* _Problem description_: Set down exactly each line of the entries below, beginning at the one that contains "Zůstaňme v kontaktu" and ending at the last, and no others.

(Saved entries)
┌──
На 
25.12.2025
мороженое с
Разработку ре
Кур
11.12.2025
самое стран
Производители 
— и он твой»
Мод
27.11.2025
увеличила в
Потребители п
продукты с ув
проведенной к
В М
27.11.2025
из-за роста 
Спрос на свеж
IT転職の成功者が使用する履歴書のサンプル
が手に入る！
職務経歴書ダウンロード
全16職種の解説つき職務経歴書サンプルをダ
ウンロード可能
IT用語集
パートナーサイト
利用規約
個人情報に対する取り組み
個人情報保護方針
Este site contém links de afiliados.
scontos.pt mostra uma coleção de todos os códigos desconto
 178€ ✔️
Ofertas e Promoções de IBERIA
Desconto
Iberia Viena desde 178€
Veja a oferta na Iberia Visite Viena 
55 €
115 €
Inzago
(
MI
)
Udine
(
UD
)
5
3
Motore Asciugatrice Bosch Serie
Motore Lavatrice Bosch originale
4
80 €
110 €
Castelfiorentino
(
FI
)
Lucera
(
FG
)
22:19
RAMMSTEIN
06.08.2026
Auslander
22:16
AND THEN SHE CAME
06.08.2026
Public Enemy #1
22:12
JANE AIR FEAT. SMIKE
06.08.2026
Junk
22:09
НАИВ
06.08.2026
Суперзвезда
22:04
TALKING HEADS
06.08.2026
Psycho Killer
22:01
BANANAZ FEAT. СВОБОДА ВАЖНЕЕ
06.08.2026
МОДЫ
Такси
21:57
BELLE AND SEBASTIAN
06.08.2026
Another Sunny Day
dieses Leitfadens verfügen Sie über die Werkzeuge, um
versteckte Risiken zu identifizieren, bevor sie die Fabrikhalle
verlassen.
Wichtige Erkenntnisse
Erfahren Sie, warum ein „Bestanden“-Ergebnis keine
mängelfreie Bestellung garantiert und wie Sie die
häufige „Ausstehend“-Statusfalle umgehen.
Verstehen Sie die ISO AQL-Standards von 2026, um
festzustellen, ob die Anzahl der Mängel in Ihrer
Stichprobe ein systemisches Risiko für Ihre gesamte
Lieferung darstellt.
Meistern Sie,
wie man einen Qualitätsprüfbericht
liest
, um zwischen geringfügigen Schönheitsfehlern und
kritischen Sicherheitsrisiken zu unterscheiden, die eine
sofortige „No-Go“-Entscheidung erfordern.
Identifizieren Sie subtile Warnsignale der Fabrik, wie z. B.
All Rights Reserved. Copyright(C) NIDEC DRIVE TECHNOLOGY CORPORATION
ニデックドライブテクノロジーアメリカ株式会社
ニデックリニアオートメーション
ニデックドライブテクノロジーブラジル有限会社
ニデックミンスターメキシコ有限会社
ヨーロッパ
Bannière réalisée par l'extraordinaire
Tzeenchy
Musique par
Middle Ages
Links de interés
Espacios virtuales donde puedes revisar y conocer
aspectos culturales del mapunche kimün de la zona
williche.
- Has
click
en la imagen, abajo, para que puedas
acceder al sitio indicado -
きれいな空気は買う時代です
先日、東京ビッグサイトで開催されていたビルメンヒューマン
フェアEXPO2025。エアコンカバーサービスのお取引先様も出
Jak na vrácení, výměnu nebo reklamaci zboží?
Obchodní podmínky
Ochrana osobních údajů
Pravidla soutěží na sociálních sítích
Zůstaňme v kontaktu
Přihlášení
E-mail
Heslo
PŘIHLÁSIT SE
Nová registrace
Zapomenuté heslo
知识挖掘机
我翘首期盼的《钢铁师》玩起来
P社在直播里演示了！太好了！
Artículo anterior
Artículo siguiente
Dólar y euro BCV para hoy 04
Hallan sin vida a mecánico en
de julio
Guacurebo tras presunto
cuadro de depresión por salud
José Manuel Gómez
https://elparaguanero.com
└──
* _Result_:
Zůstaňme v kontaktu
Přihlášení
E-mail
Heslo
PŘIHLÁSIT SE
Nová registrace
Zapomenuté heslo
知识挖掘机
我翘首期盼的《钢铁师》玩起来
P社在直播里演示了！太好了！
Artículo anterior
Artículo siguiente
Dólar y euro BCV para hoy 04
Hallan sin vida a mecánico en
de julio
Guacurebo tras presunto
cuadro de depresión por salud
José Manuel Gómez
https://elparaguanero.com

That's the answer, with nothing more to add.